Sr. Nickerson is president/chief executive officer of Saint Agnes Medical Center, Fresno, CA. On June 4, she was elected chairperson of the Catholic Health Association Board of Trustees.
A day rarely passes without a news alert, phone call, e-mail, or meeting bringing additional news of the changes transforming healthcare delivery, both within and outside Catholic healthcare. Although these changes threaten and sometimes even destroy once stable working relationships, we must embrace them with hope and believe that God is in our midst and will be our guide.
In our darkest moments, we wonder when the turbulence will settle down and whether we will survive it. If we do survive, will our partners value our healing ministry? This transformation challenges us to reaffirm our commitment to live the Gospel values, ever mindful of the people we serve.
Chaos and Order
Margaret J. Wheatley, EdD, president and cofounder of the Berkana Institute, turns to nature for insight into the forces that influence change in organizations. In her study of chaos theory, Wheatley proposes that chaos is order without predictability. She cites many examples from nature that appear chaotic when viewed in the short term, but reveal beautiful and organized patterns when studied in depth.
In healthcare today, chaos theory reassures us that we can learn from nature and recreate an organized healthcare system for the twenty-first century. To cope with chaos, Wheatley encourages us to step back, observe patterns, and gather as much information as we can, for information is the organizing force on which relationships are formed. When such system thinking takes place within the organization, a vision emerges that revitalizes and recreates the organization.

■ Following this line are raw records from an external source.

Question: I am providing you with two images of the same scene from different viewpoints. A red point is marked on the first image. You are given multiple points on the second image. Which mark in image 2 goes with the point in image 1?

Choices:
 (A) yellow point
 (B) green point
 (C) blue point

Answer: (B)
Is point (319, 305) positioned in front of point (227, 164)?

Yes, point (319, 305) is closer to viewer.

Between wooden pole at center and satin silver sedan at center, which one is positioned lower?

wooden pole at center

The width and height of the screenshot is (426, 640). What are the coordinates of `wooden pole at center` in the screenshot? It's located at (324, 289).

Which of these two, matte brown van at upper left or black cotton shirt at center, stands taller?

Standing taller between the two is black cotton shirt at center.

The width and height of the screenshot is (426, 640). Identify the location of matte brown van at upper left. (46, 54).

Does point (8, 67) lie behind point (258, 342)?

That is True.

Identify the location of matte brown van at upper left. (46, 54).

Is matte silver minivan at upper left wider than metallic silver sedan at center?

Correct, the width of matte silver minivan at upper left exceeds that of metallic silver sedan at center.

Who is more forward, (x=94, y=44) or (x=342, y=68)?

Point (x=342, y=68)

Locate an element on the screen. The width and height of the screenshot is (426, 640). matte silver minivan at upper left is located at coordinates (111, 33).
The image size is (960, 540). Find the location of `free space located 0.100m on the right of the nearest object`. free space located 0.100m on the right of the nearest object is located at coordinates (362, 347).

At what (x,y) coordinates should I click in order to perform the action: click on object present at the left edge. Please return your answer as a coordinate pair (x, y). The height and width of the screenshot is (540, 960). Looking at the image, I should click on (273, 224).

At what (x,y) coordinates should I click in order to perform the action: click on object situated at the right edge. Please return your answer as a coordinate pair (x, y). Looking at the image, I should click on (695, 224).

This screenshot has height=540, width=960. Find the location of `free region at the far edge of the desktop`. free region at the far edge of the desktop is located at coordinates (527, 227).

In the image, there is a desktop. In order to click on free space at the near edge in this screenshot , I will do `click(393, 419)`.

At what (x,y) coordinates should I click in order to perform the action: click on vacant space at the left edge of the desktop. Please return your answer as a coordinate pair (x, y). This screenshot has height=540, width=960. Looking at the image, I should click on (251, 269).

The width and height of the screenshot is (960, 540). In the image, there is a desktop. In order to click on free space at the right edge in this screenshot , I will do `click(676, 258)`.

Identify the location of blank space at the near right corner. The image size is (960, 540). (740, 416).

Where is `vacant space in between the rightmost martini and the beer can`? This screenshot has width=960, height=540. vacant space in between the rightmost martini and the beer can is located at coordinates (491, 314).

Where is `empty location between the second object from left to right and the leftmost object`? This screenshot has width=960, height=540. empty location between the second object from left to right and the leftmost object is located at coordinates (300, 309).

Unfortunately, it appears that the primary motivating force behind the new model of healthcare emerging in the United States is economic, rather than a desire to promote health and respect life. The managed care model challenges the values, governance structures, and safeguards that have worked so well for Catholic healthcare in the past.
Now we must design new pathways that align incentives without forfeiting our mission. Our mission is clear, but our vision needs to be revitalized. As in the cycle of life — birth, maturity, diminishment, and rebirth — we appear to be passing through the diminishment/rebirth phase. Pain exists, but hope is emerging.
A Vision from Within
In the year ahead, the Catholic Health Association's board and staff hope to find new and creative ways to revitalize our vision. CHA will look for opportunities for members to share information, discern patterns and trends, propose strategies for responding to needs, and build supportive relationships so that a revitalized vision emerges from within.

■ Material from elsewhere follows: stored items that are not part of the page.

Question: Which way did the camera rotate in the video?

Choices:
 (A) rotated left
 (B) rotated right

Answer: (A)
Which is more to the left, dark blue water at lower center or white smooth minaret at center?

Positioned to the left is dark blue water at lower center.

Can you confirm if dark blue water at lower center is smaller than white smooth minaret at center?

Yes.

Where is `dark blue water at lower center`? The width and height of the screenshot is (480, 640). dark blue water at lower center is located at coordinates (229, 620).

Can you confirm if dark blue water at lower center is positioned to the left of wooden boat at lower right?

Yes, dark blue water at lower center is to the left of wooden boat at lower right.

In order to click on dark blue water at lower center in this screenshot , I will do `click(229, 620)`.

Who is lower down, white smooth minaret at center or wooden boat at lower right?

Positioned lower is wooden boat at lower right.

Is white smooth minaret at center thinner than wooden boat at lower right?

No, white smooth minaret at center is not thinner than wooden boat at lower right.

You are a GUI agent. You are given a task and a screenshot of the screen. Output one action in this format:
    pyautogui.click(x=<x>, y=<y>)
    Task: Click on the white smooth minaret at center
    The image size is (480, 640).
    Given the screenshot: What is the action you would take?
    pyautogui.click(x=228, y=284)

In addition, CHA will continue its service to members through service departments and board committees. CHA will emphasize continued dialogue with the Church leadership while continuing to work with the National Coalition on Catholic Health Care Ministry in discerning ministry directions for the future.

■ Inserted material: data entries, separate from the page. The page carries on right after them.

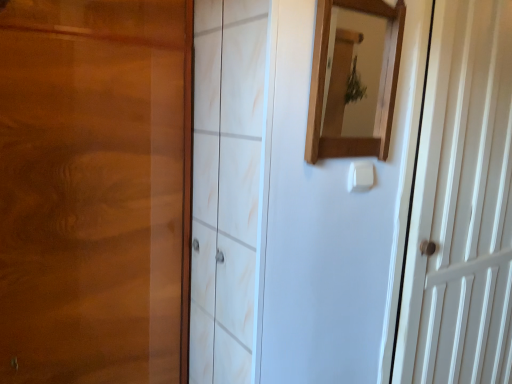 Measure the distance between point (354, 166) and camera.

They are 3.44 feet apart.

Measure the distance between white plastic light switch at center and camera.

white plastic light switch at center is 1.04 meters from camera.

Describe the element at coordinates (380, 92) in the screenshot. I see `wooden mirror at upper center` at that location.

Image resolution: width=512 pixels, height=384 pixels. I want to click on white plastic light switch at center, so click(360, 176).

Considering the sizes of objects white plastic light switch at center and wooden mirror at upper center in the image provided, who is thinner, white plastic light switch at center or wooden mirror at upper center?

white plastic light switch at center.

Is white plastic light switch at center in contact with wooden mirror at upper center?

No, white plastic light switch at center is not with wooden mirror at upper center.

From a real-world perspective, which object rests below the other?

white plastic light switch at center is physically lower.

Is white plastic light switch at center oriented towards wooden mirror at upper center?

No, white plastic light switch at center is not aimed at wooden mirror at upper center.

Visually, is wooden mirror at upper center positioned to the left or to the right of white wooden door at right?

Based on their positions, wooden mirror at upper center is located to the left of white wooden door at right.

Considering the relative sizes of wooden mirror at upper center and white wooden door at right in the image provided, is wooden mirror at upper center wider than white wooden door at right?

In fact, wooden mirror at upper center might be narrower than white wooden door at right.

Is white plastic light switch at center far from white wooden door at right?

No, there isn't a large distance between white plastic light switch at center and white wooden door at right.

From the image's perspective, who appears lower, white plastic light switch at center or white wooden door at right?

white wooden door at right.

What are the coordinates of `door below the white plastic light switch at center (from the image's perspective)` in the screenshot? It's located at (461, 205).

Does point (357, 167) appear closer or farther from the camera than point (447, 154)?

Point (357, 167).

Which object is further away from the camera, wooden mirror at upper center or white plastic light switch at center?

white plastic light switch at center is further away from the camera.

Are wooden mirror at upper center and white plastic light switch at center making contact?

No.

Looking at the image, does wooden mirror at upper center seem bigger or smaller compared to white plastic light switch at center?

Clearly, wooden mirror at upper center is larger in size than white plastic light switch at center.

In the scene shown: Between wooden mirror at upper center and white plastic light switch at center, which one has larger width?

wooden mirror at upper center.

Is white wooden door at right to the right of white plastic light switch at center from the viewer's perspective?

Yes, white wooden door at right is to the right of white plastic light switch at center.

Can we say white wooden door at right lies outside white plastic light switch at center?

Yes, white wooden door at right is located beyond the bounds of white plastic light switch at center.

Does white wooden door at right have a greater height compared to white plastic light switch at center?

Yes, white wooden door at right is taller than white plastic light switch at center.

Can you tell me how much white wooden door at right and white plastic light switch at center differ in facing direction?

0.102 degrees.

From the picture: How different are the orientations of white wooden door at right and wooden mirror at upper center in degrees?

The angle between the facing direction of white wooden door at right and the facing direction of wooden mirror at upper center is 1.94 degrees.

Does white wooden door at right have a larger size compared to wooden mirror at upper center?

Correct, white wooden door at right is larger in size than wooden mirror at upper center.

Is white wooden door at right oriented away from wooden mirror at upper center?

No, white wooden door at right's orientation is not away from wooden mirror at upper center.

Where is `door directly beneath the wooden mirror at upper center (from a real-world perspective)`? door directly beneath the wooden mirror at upper center (from a real-world perspective) is located at coordinates (461, 205).

At what (x,y) coordinates should I click in order to perform the action: click on light switch directly beneath the wooden mirror at upper center (from a real-world perspective). Please return your answer as a coordinate pair (x, y). This screenshot has height=384, width=512. Looking at the image, I should click on pos(360,176).

I want to click on mirror above the white wooden door at right (from a real-world perspective), so click(380, 92).

Looking at the image, which one is located closer to white wooden door at right, wooden mirror at upper center or white plastic light switch at center?

Among the two, wooden mirror at upper center is located nearer to white wooden door at right.

Which object lies nearer to the anchor point white plastic light switch at center, wooden mirror at upper center or white wooden door at right?

wooden mirror at upper center is positioned closer to the anchor white plastic light switch at center.

Estimate the real-world distances between objects in this image. Which object is closer to wooden mirror at upper center, white plastic light switch at center or white wooden door at right?

white plastic light switch at center is closer to wooden mirror at upper center.

Which object lies nearer to the anchor point white plastic light switch at center, white wooden door at right or wooden mirror at upper center?

wooden mirror at upper center is closer to white plastic light switch at center.

From the image, which object appears to be farther from white wooden door at right, white plastic light switch at center or wooden mirror at upper center?

white plastic light switch at center.

Which object lies nearer to the anchor point wooden mirror at upper center, white wooden door at right or white plastic light switch at center?

Based on the image, white plastic light switch at center appears to be nearer to wooden mirror at upper center.

Where is `light switch between wooden mirror at upper center and white wooden door at right`? The image size is (512, 384). light switch between wooden mirror at upper center and white wooden door at right is located at coordinates (360, 176).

Further development and implementation of healthier communities initiatives are also planned. The Washington, DC, office will promote values consistent with the ministry in policy development, especially in a case statement for not-for-profits and CHA's position on the proposed Medicare and Medicaid budget cuts. IDN Services will support members' work in developing strategic alliances and collaborative partnerships. The Center for Leadership Excellence as a collaborative venture will become a reality.
Outside the Lines
Our mission is bigger than any one of us, and it will take all of us to meet the challenges of these times. As CHA members, we may need to learn to color outside the existing lines or even draw new ones, as we strive to promote the health of our communities and dare to be God's compassion in the world.